**TASK**
Go through the entries below. Copy out every line that contains "συγκεκριμένο".

[Opening GIVEN RECORDS section]

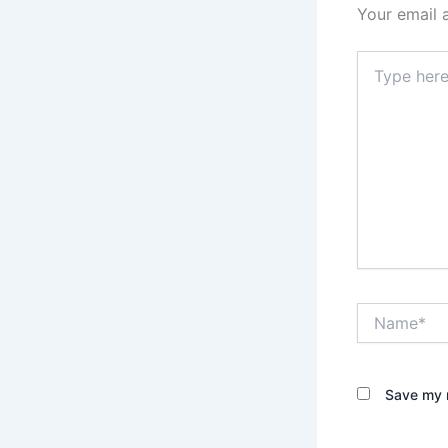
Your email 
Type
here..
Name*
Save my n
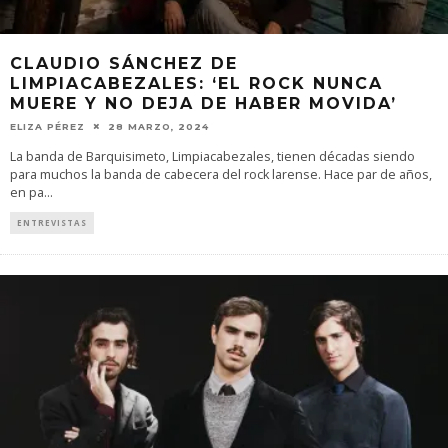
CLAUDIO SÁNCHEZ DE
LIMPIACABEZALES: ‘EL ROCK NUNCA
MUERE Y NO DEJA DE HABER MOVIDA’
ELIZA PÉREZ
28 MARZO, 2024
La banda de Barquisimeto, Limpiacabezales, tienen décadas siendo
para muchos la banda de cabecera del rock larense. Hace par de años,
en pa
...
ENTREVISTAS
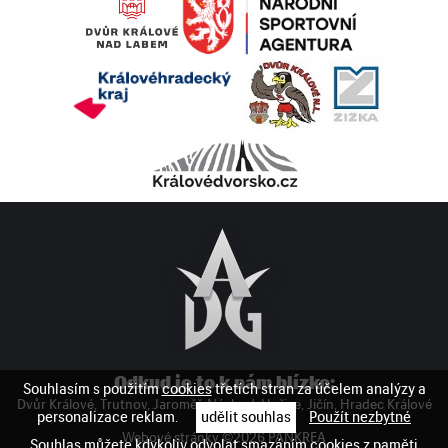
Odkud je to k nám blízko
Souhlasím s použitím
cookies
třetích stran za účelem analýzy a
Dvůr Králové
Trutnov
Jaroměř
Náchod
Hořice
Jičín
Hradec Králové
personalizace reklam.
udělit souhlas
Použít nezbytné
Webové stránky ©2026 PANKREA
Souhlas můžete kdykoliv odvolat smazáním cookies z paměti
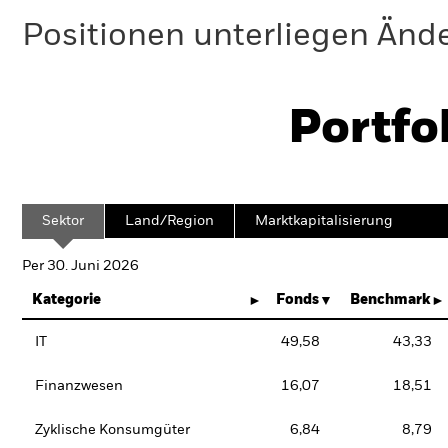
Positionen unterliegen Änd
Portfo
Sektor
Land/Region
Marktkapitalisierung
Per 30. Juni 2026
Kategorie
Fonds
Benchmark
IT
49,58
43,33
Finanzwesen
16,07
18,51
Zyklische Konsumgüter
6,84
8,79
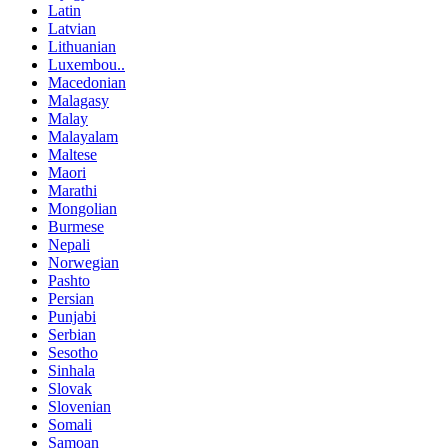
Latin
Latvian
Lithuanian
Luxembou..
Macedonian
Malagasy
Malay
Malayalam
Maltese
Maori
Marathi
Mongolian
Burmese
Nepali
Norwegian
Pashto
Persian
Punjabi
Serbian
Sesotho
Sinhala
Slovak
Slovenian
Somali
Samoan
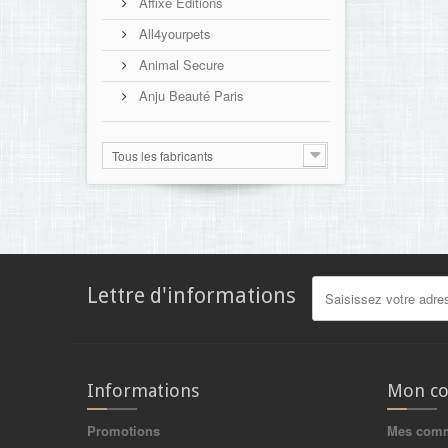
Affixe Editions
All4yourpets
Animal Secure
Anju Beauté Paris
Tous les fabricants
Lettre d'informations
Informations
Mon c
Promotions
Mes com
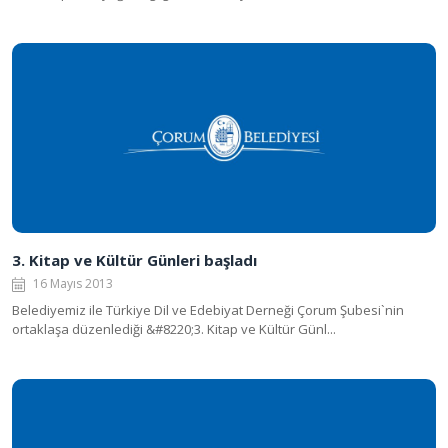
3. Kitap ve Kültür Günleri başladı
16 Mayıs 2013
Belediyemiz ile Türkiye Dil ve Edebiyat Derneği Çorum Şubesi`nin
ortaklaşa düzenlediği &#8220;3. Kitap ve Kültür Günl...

[Closing GIVEN RECORDS section]
[Opening GIVEN RECORDS section]

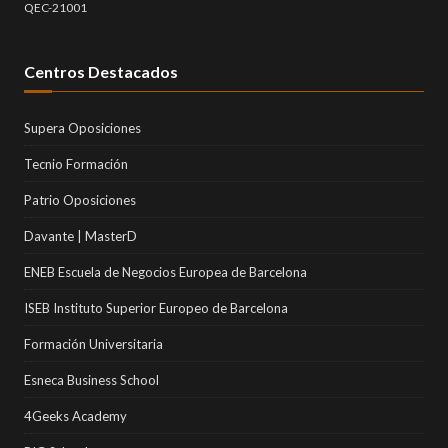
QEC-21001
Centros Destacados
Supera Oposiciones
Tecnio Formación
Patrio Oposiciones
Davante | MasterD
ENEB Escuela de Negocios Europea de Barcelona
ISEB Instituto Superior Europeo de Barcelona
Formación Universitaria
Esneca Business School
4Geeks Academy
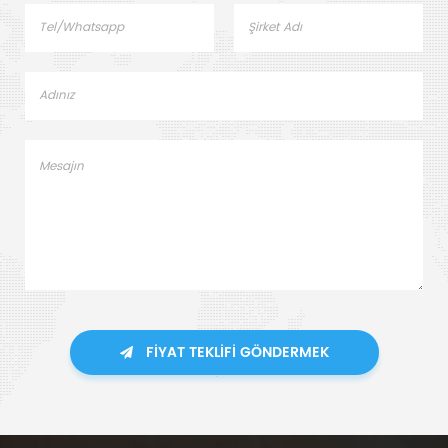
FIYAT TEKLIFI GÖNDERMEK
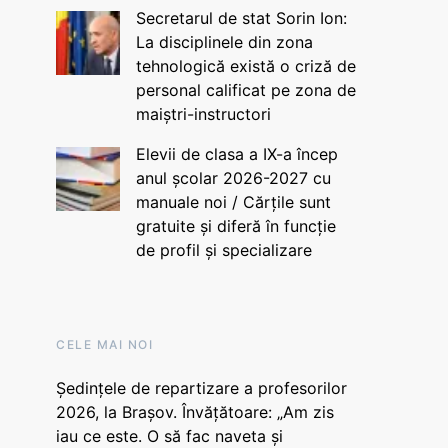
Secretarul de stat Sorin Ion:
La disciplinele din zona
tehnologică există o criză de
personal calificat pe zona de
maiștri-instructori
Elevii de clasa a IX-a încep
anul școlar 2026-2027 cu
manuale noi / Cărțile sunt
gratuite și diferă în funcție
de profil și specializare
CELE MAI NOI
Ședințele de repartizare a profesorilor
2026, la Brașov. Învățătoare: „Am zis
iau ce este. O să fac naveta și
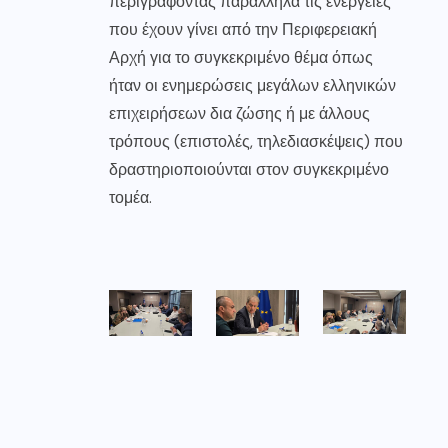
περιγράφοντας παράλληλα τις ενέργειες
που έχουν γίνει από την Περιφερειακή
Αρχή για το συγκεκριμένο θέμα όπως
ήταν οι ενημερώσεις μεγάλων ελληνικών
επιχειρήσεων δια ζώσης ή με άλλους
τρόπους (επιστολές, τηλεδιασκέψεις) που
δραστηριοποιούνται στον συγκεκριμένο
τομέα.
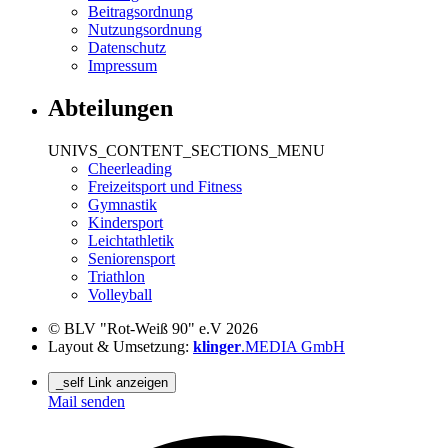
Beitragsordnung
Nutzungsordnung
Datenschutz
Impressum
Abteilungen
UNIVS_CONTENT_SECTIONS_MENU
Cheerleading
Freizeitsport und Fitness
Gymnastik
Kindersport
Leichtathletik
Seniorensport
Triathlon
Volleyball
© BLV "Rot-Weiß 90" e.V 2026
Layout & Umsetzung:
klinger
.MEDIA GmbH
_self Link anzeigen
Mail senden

[Closing GIVEN RECORDS section]

**RESPONSE BOX**
Αρχή για το συγκεκριμένο θέμα όπως
δραστηριοποιούνται στον συγκεκριμένο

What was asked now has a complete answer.